### DATASET ENTRIES
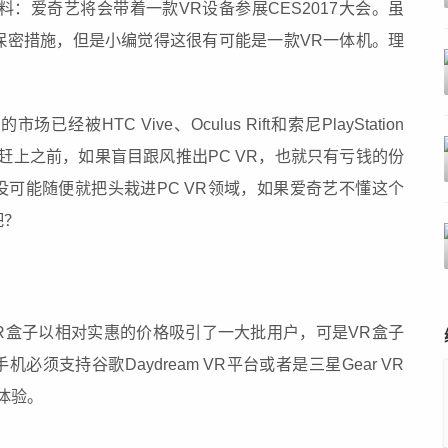
料：爱奇艺将会带着一款VR设备参展CES2017大会。虽
保密措施，但是小编觉得这很有可能是一款VR一体机。理
经被HTC Vive、Oculus Rift和索尼PlayStation
赶上之前，如果盲目跟风推出PC VR，也就只有亏钱的份
可能随便就把头栽进PC VR领域，如果爱奇艺不懂这个
吧？
R盒子以相对实惠的价格吸引了一大批用户，可是VR盒子
须支持谷歌Daydream VR平台或者是三星Gear VR
体验。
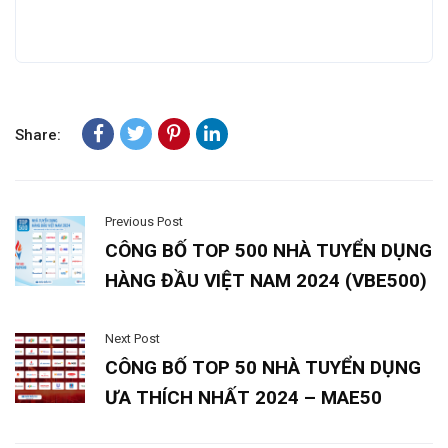
Share:
Previous Post
CÔNG BỐ TOP 500 NHÀ TUYỂN DỤNG
HÀNG ĐẦU VIỆT NAM 2024 (VBE500)
Next Post
CÔNG BỐ TOP 50 NHÀ TUYỂN DỤNG
ƯA THÍCH NHẤT 2024 – MAE50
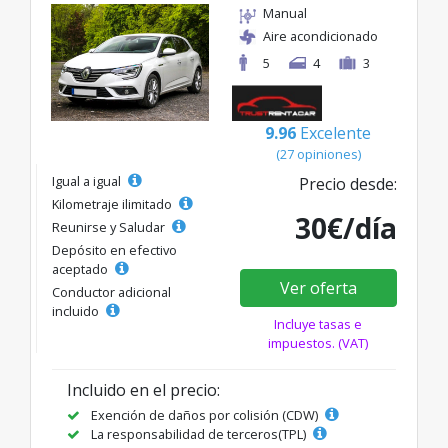
Manual
Aire acondicionado
5
4
3
9.96
Excelente
(27 opiniones)
Igual a igual
Precio desde:
Kilometraje ilimitado
30€/día
Reunirse y Saludar
Depósito en efectivo
aceptado
Ver oferta
Conductor adicional
incluido
Incluye tasas e
impuestos. (VAT)
Incluido en el precio:
Exención de daños por colisión (CDW)
La responsabilidad de terceros(TPL)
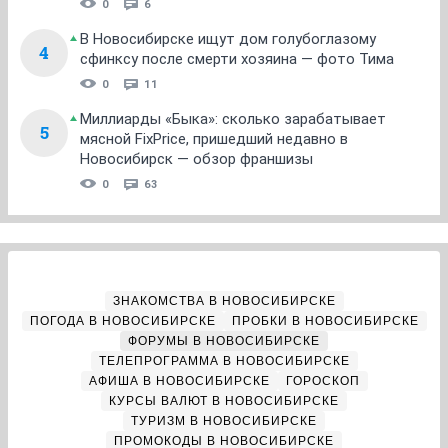
0
6
В Новосибирске ищут дом голубоглазому
4
сфинксу после смерти хозяина — фото Тима
0
11
Миллиарды «Быка»: сколько зарабатывает
5
мясной FixPrice, пришедший недавно в
Новосибирск — обзор франшизы
0
63
ЗНАКОМСТВА В НОВОСИБИРСКЕ
ПОГОДА В НОВОСИБИРСКЕ
ПРОБКИ В НОВОСИБИРСКЕ
ФОРУМЫ В НОВОСИБИРСКЕ
ТЕЛЕПРОГРАММА В НОВОСИБИРСКЕ
АФИША В НОВОСИБИРСКЕ
ГОРОСКОП
КУРСЫ ВАЛЮТ В НОВОСИБИРСКЕ
ТУРИЗМ В НОВОСИБИРСКЕ
ПРОМОКОДЫ В НОВОСИБИРСКЕ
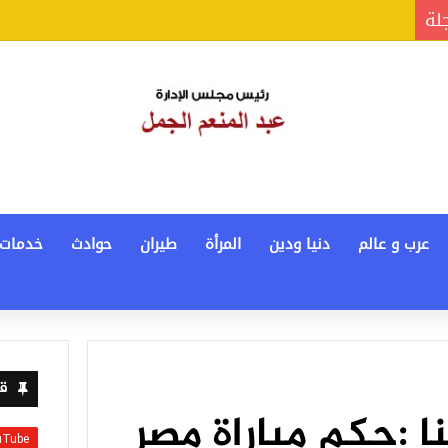
جلة
عرب و عالم
دنيا ودين
المرأة
طيران
حوادث
خدمات
قن
ا :حكم مباراة مصر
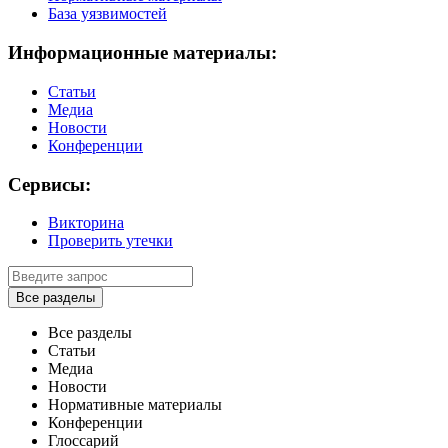
База уязвимостей
Информационные материалы:
Статьи
Медиа
Новости
Конференции
Сервисы:
Викторина
Проверить утечки
Все разделы
Все разделы
Статьи
Медиа
Новости
Нормативные материалы
Конференции
Глоссарий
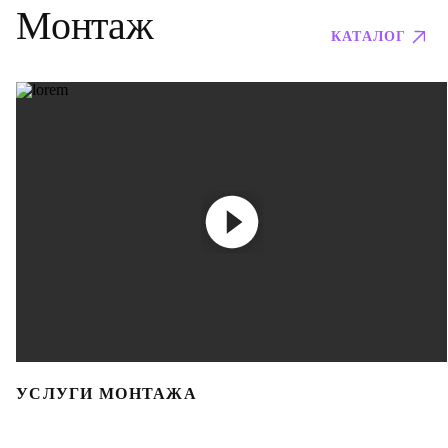
Монтаж
КАТАЛОГ
УСЛУГИ МОНТАЖА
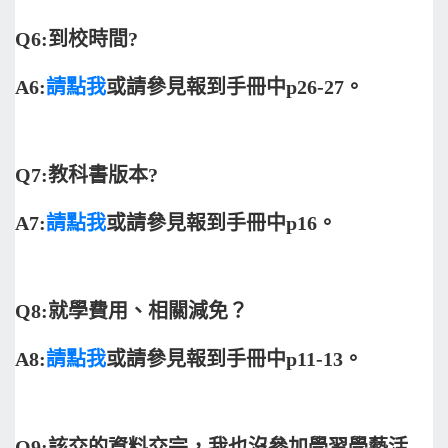
Q6:
到校時間?
A6:
請點我
或請參見報到手冊中p26-27。
Q7:
教科書版本?
A7:
請點我
或請參見報到手冊中p16。
Q8:
就學費用、相關減免？
A8:
請點我
或請參見報到手冊中p11-13。
Q9:
該交的資料交完，我也沒參加學習學藝活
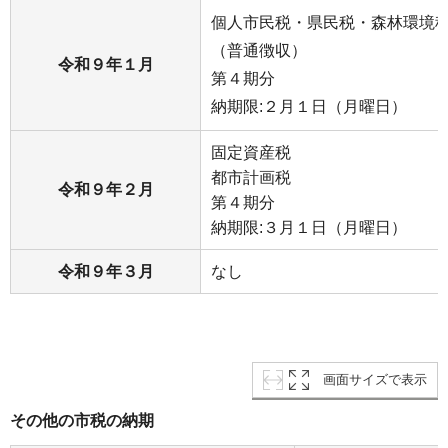
個人市民税・県民税・森林環境
（普通徴収）
令和９年１月
第４期分
納期限:２月１日（月曜日）
固定資産税
都市計画税
令和９年２月
第４期分
納期限:３月１日（月曜日）
令和９年３月
なし
画面サイズで表示
その他の市税の納期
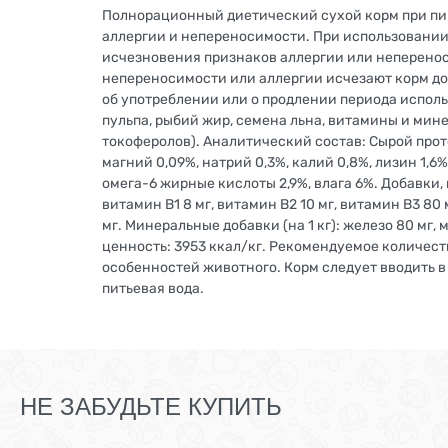
Полнорационный диетический сухой корм при пи
аллергии и непереносимости. При использовании
исчезновения признаков аллергии или неперенос
непереносимости или аллергии исчезают корм до
об употреблении или о продлении периода исполь
пульпа, рыбий жир, семена льна, витамины и мин
токоферолов). Аналитический состав: Сырой протеи
магний 0,09%, натрий 0,3%, калий 0,8%, лизин 1,6
омега-6 жирные кислоты 2,9%, влага 6%. Добавки, н
витамин B1 8 мг, витамин B2 10 мг, витамин B3 80 м
мг. Минеральные добавки (на 1 кг): железо 80 мг, м
ценность: 3953 ккал/кг. Рекомендуемое количес
особенностей животного. Корм следует вводить в 
питьевая вода.
НЕ ЗАБУДЬТЕ КУПИТЬ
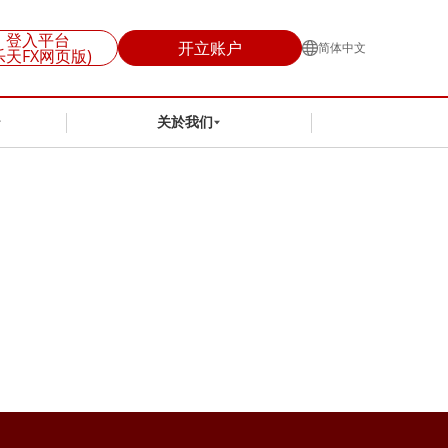
登入平台
开立账户
简体中文
乐天FX网页版)
关於我们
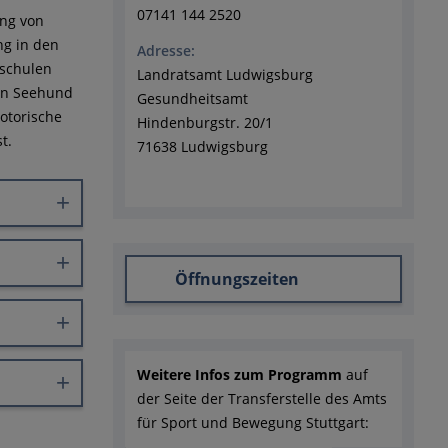
07141 144 2520
ng von
ng in den
Adresse:
dschulen
Landratsamt Ludwigsburg
ein Seehund
Gesundheitsamt
otorische
Hindenburgstr. 20/1
t.
71638 Ludwigsburg
Öffnungszeiten
Weitere Infos zum Programm
auf
der Seite der Transferstelle des Amts
für Sport und Bewegung Stuttgart:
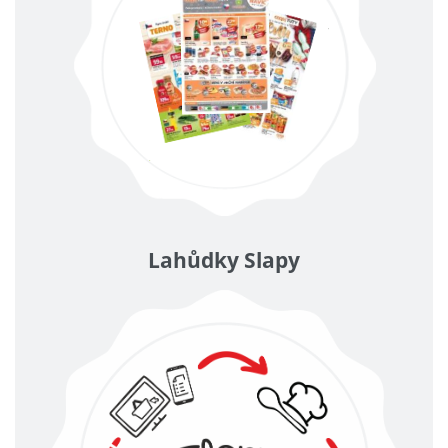
Lahůdky Slapy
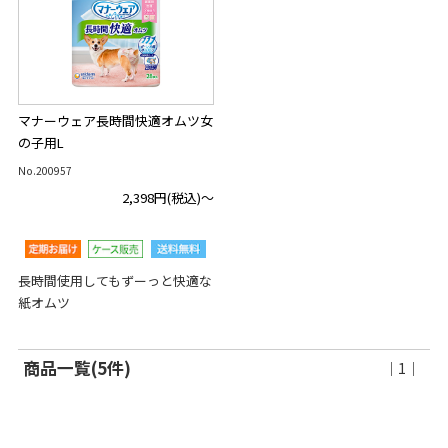
マナーウェア長時間快適オムツ女
の子用L
No.200957
2,398円
(税込)～
長時間使用してもずーっと快適な
紙オムツ
商品一覧(5件)
｜1｜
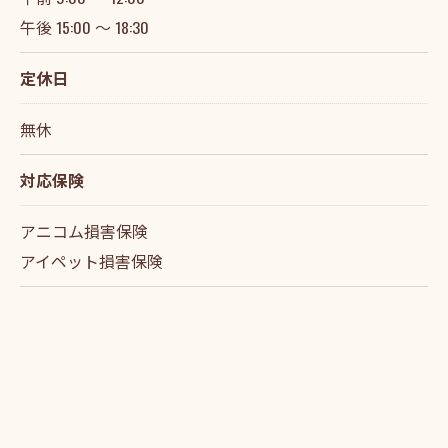
午後 15:00 ～ 18:30
定休日
無休
対応保険
アニコム損害保険
アイペット損害保険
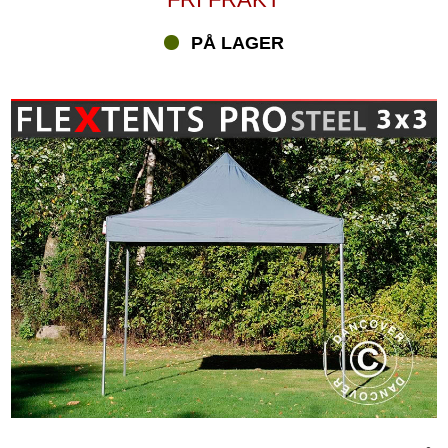
PÅ LAGER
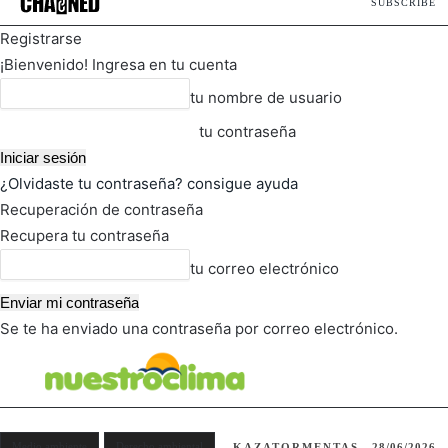
SUBSCRIBE
Registrarse
¡Bienvenido! Ingresa en tu cuenta
tu nombre de usuario
tu contraseña
¿Olvidaste tu contraseña? consigue ayuda
Recuperación de contraseña
Recupera tu contraseña
tu correo electrónico
Se te ha enviado una contraseña por correo electrónico.
FOT
TIEMPO ACTUAL
Medio ambiente
Derecho ambiental
KAZATORMENTAS
28/06/2026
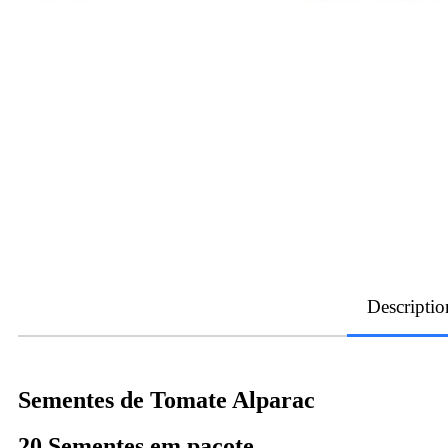
Descriptio
Sementes de Tomate Alparac
20 Sementes em pacote.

### WORK INSTRUCTION
Take each line from the preceding material that contains "CÔNG" and copy it.

### SOLUTION BELOW
CÔNG BỐ TOP 500 NHÀ TUYỂN DỤNG
CÔNG BỐ TOP 50 NHÀ TUYỂN DỤNG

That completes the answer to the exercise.